(Given entries begins)

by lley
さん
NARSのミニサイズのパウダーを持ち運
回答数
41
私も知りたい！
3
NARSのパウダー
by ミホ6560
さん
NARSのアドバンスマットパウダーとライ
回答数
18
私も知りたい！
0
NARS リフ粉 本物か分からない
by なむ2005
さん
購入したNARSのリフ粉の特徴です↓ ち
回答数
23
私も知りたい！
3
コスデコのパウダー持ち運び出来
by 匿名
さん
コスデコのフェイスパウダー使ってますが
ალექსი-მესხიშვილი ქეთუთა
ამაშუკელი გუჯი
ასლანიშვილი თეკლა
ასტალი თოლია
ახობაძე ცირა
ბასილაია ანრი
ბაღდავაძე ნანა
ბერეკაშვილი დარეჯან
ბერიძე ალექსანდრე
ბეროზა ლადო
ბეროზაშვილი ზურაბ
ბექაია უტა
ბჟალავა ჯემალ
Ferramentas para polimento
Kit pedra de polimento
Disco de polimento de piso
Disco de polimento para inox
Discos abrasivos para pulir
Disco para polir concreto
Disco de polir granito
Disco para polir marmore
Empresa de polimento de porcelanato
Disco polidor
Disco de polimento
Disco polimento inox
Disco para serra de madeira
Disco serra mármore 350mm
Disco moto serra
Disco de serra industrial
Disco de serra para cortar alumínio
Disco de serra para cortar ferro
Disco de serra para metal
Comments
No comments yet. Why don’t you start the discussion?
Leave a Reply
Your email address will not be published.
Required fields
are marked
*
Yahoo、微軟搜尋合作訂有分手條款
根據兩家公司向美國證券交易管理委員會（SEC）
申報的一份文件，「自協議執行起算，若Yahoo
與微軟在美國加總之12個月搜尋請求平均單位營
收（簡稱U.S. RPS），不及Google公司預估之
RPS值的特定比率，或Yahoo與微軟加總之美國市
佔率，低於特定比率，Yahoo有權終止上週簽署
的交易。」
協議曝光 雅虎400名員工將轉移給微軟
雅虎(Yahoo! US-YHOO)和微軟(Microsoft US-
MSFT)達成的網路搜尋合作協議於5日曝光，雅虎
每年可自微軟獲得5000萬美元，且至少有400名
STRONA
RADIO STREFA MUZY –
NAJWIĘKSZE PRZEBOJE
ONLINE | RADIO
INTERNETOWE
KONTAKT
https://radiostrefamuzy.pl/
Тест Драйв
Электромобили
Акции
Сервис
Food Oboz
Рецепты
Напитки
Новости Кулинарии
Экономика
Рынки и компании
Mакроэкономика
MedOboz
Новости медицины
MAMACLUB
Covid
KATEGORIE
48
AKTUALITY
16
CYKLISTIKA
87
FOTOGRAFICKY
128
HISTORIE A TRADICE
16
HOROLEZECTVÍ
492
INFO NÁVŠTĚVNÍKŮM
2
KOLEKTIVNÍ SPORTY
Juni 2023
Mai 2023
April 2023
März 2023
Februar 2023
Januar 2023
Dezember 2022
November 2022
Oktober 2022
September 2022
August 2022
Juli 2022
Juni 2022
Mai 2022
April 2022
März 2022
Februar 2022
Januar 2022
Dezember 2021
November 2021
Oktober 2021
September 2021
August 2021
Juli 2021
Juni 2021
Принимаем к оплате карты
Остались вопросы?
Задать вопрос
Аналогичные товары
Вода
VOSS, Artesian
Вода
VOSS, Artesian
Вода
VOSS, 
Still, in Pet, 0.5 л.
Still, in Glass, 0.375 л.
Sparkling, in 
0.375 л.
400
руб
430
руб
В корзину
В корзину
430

(Given entries ends)

(What is being asked) The whole block of entries above should be repeated exactly.

(Reply to the exercise)
by lley
さん
NARSのミニサイズのパウダーを持ち運
回答数
41
私も知りたい！
3
NARSのパウダー
by ミホ6560
さん
NARSのアドバンスマットパウダーとライ
回答数
18
私も知りたい！
0
NARS リフ粉 本物か分からない
by なむ2005
さん
購入したNARSのリフ粉の特徴です↓ ち
回答数
23
私も知りたい！
3
コスデコのパウダー持ち運び出来
by 匿名
さん
コスデコのフェイスパウダー使ってますが
ალექსი-მესხიშვილი ქეთუთა
ამაშუკელი გუჯი
ასლანიშვილი თეკლა
ასტალი თოლია
ახობაძე ცირა
ბასილაია ანრი
ბაღდავაძე ნანა
ბერეკაშვილი დარეჯან
ბერიძე ალექსანდრე
ბეროზა ლადო
ბეროზაშვილი ზურაბ
ბექაია უტა
ბჟალავა ჯემალ
Ferramentas para polimento
Kit pedra de polimento
Disco de polimento de piso
Disco de polimento para inox
Discos abrasivos para pulir
Disco para polir concreto
Disco de polir granito
Disco para polir marmore
Empresa de polimento de porcelanato
Disco polidor
Disco de polimento
Disco polimento inox
Disco para serra de madeira
Disco serra mármore 350mm
Disco moto serra
Disco de serra industrial
Disco de serra para cortar alumínio
Disco de serra para cortar ferro
Disco de serra para metal
Comments
No comments yet. Why don’t you start the discussion?
Leave a Reply
Your email address will not be published.
Required fields
are marked
*
Yahoo、微軟搜尋合作訂有分手條款
根據兩家公司向美國證券交易管理委員會（SEC）
申報的一份文件，「自協議執行起算，若Yahoo
與微軟在美國加總之12個月搜尋請求平均單位營
收（簡稱U.S. RPS），不及Google公司預估之
RPS值的特定比率，或Yahoo與微軟加總之美國市
佔率，低於特定比率，Yahoo有權終止上週簽署
的交易。」
協議曝光 雅虎400名員工將轉移給微軟
雅虎(Yahoo! US-YHOO)和微軟(Microsoft US-
MSFT)達成的網路搜尋合作協議於5日曝光，雅虎
每年可自微軟獲得5000萬美元，且至少有400名
STRONA
RADIO STREFA MUZY –
NAJWIĘKSZE PRZEBOJE
ONLINE | RADIO
INTERNETOWE
KONTAKT
https://radiostrefamuzy.pl/
Тест Драйв
Электромобили
Акции
Сервис
Food Oboz
Рецепты
Напитки
Новости Кулинарии
Экономика
Рынки и компании
Mакроэкономика
MedOboz
Новости медицины
MAMACLUB
Covid
KATEGORIE
48
AKTUALITY
16
CYKLISTIKA
87
FOTOGRAFICKY
128
HISTORIE A TRADICE
16
HOROLEZECTVÍ
492
INFO NÁVŠTĚVNÍKŮM
2
KOLEKTIVNÍ SPORTY
Juni 2023
Mai 2023
April 2023
März 2023
Februar 2023
Januar 2023
Dezember 2022
November 2022
Oktober 2022
September 2022
August 2022
Juli 2022
Juni 2022
Mai 2022
April 2022
März 2022
Februar 2022
Januar 2022
Dezember 2021
November 2021
Oktober 2021
September 2021
August 2021
Juli 2021
Juni 2021
Принимаем к оплате карты
Остались вопросы?
Задать вопрос
Аналогичные товары
Вода
VOSS, Artesian
Вода
VOSS, Artesian
Вода
VOSS, 
Still, in Pet, 0.5 л.
Still, in Glass, 0.375 л.
Sparkling, in 
0.375 л.
400
руб
430
руб
В корзину
В корзину
430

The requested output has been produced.